Exercise: Starting with the first line and ending with the one that holds "BreakThrough News", retype the entries exactly.

Given records:
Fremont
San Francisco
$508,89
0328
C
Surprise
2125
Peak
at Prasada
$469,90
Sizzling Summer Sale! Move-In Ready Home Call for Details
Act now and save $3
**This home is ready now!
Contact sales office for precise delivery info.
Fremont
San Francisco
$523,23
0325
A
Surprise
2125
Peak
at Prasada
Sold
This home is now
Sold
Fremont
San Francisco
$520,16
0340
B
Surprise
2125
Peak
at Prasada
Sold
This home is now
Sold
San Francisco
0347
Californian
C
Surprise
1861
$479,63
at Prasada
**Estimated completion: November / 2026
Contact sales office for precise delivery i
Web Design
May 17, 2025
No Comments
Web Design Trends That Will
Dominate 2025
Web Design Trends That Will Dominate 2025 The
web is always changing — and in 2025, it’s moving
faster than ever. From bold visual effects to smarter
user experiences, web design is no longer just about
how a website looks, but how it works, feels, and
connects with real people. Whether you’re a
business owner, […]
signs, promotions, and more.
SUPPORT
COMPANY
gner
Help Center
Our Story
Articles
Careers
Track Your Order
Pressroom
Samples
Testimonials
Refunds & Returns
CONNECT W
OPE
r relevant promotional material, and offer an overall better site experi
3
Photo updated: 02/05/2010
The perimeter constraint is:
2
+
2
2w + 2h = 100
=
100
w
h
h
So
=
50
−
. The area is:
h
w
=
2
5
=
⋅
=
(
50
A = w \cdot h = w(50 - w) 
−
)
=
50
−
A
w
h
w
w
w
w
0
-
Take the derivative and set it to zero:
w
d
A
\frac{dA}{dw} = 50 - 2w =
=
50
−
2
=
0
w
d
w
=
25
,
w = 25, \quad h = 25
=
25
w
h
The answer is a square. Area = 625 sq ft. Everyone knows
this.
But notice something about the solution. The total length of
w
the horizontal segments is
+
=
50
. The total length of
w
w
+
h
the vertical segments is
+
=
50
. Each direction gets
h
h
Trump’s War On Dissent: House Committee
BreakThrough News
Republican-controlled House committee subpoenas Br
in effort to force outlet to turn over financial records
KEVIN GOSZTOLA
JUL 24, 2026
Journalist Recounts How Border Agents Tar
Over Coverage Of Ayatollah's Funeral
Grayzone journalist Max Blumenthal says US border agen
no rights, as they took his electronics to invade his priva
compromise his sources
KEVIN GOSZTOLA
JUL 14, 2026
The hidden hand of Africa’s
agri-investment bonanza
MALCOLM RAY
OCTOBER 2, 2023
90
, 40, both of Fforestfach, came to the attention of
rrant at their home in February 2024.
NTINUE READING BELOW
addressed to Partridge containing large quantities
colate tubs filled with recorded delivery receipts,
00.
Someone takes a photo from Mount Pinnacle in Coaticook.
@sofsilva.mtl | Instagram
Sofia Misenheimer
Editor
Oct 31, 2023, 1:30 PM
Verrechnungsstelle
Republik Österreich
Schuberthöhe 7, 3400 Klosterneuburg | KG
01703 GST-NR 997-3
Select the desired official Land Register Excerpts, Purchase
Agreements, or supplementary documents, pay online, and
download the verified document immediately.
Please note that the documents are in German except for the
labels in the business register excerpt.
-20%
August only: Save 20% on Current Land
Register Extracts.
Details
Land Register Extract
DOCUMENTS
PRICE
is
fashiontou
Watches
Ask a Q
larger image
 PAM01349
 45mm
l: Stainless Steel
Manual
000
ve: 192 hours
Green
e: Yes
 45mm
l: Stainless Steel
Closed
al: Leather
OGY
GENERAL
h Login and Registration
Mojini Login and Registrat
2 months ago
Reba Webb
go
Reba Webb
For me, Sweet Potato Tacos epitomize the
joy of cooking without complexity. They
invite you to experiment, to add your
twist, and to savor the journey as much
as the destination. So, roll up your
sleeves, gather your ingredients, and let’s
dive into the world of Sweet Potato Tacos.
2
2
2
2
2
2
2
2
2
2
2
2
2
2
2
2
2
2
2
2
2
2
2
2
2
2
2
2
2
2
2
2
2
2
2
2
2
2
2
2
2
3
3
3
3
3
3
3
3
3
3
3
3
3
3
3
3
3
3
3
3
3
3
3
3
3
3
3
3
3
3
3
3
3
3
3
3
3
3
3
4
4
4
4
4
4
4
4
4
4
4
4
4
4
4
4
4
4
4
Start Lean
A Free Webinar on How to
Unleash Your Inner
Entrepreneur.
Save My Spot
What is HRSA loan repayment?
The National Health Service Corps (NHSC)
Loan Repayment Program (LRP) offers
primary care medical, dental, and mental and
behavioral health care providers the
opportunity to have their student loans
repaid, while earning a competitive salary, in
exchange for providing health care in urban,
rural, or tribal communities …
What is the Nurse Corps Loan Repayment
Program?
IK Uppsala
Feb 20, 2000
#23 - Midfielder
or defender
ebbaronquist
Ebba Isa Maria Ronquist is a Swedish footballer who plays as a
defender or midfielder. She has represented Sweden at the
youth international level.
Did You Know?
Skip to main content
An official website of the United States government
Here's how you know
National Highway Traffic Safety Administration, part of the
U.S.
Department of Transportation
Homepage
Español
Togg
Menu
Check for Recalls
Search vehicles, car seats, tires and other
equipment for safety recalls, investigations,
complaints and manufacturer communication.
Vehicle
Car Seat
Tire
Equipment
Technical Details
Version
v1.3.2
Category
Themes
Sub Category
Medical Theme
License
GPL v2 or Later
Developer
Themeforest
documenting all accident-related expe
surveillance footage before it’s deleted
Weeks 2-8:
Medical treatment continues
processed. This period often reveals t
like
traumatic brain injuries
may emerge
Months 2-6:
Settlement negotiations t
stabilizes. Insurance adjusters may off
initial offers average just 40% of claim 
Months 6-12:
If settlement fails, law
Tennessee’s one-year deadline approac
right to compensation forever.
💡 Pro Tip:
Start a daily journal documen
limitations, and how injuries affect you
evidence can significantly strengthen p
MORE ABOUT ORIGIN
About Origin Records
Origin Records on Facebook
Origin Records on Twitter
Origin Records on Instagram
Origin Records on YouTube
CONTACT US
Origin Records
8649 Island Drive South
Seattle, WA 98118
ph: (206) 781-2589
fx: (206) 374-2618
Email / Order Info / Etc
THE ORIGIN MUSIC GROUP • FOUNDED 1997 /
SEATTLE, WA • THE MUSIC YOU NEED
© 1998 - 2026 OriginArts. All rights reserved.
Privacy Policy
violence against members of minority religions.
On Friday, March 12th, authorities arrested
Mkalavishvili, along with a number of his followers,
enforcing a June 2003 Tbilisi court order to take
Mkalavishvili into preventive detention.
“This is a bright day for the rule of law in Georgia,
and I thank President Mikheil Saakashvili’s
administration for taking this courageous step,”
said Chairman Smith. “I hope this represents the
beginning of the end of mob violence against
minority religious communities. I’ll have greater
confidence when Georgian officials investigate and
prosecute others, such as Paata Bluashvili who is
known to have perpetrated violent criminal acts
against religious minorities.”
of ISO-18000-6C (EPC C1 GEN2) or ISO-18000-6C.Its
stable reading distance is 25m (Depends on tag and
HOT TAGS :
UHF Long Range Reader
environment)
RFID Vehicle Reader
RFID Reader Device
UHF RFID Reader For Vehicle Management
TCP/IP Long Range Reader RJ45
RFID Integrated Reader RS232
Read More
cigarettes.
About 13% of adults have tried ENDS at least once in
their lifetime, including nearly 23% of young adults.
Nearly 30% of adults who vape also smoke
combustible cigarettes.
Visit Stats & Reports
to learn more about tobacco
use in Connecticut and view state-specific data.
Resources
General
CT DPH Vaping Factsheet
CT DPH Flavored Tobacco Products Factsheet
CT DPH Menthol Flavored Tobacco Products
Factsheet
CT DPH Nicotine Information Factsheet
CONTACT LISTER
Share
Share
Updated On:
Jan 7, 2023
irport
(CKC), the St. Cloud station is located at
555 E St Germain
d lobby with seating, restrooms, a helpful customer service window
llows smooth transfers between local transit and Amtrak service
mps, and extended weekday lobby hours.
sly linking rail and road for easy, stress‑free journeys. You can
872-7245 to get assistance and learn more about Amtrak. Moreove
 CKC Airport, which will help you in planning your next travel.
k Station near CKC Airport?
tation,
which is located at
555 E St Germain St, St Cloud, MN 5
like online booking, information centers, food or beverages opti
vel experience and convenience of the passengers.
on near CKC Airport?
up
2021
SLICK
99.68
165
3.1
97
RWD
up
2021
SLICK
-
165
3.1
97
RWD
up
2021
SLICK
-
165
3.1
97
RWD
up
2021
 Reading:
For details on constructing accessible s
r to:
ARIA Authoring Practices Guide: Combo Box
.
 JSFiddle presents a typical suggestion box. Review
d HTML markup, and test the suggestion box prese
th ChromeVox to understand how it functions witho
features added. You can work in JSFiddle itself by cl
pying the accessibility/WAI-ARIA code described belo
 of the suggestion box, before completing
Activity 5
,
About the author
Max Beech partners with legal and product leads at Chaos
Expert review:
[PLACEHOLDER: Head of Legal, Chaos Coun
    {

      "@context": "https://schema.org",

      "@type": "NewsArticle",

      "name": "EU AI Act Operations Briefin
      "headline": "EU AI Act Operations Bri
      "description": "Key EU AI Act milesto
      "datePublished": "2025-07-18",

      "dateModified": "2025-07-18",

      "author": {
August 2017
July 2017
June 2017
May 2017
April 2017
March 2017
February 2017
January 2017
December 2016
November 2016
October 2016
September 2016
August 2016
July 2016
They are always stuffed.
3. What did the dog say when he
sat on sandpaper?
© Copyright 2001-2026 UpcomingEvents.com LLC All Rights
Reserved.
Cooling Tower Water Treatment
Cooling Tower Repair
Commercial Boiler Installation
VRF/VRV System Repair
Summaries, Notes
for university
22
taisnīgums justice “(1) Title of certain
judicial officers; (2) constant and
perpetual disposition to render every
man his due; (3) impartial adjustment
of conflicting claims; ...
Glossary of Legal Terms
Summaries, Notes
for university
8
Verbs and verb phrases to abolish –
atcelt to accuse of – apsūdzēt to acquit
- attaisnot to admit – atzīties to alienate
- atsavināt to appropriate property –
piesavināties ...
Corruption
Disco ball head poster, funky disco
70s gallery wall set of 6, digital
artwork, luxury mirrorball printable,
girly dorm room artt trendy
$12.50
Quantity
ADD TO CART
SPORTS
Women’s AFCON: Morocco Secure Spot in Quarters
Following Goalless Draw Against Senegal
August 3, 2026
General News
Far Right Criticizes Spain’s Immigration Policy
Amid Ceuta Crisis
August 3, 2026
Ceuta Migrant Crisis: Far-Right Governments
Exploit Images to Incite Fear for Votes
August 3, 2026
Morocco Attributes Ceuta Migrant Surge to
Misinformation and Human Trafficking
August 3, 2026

Answer for this exercise:
Fremont
San Francisco
$508,89
0328
C
Surprise
2125
Peak
at Prasada
$469,90
Sizzling Summer Sale! Move-In Ready Home Call for Details
Act now and save $3
**This home is ready now!
Contact sales office for precise delivery info.
Fremont
San Francisco
$523,23
0325
A
Surprise
2125
Peak
at Prasada
Sold
This home is now
Sold
Fremont
San Francisco
$520,16
0340
B
Surprise
2125
Peak
at Prasada
Sold
This home is now
Sold
San Francisco
0347
Californian
C
Surprise
1861
$479,63
at Prasada
**Estimated completion: November / 2026
Contact sales office for precise delivery i
Web Design
May 17, 2025
No Comments
Web Design Trends That Will
Dominate 2025
Web Design Trends That Will Dominate 2025 The
web is always changing — and in 2025, it’s moving
faster than ever. From bold visual effects to smarter
user experiences, web design is no longer just about
how a website looks, but how it works, feels, and
connects with real people. Whether you’re a
business owner, […]
signs, promotions, and more.
SUPPORT
COMPANY
gner
Help Center
Our Story
Articles
Careers
Track Your Order
Pressroom
Samples
Testimonials
Refunds & Returns
CONNECT W
OPE
r relevant promotional material, and offer an overall better site experi
3
Photo updated: 02/05/2010
The perimeter constraint is:
2
+
2
2w + 2h = 100
=
100
w
h
h
So
=
50
−
. The area is:
h
w
=
2
5
=
⋅
=
(
50
A = w \cdot h = w(50 - w) 
−
)
=
50
−
A
w
h
w
w
w
w
0
-
Take the derivative and set it to zero:
w
d
A
\frac{dA}{dw} = 50 - 2w =
=
50
−
2
=
0
w
d
w
=
25
,
w = 25, \quad h = 25
=
25
w
h
The answer is a square. Area = 625 sq ft. Everyone knows
this.
But notice something about the solution. The total length of
w
the horizontal segments is
+
=
50
. The total length of
w
w
+
h
the vertical segments is
+
=
50
. Each direction gets
h
h
Trump’s War On Dissent: House Committee
BreakThrough News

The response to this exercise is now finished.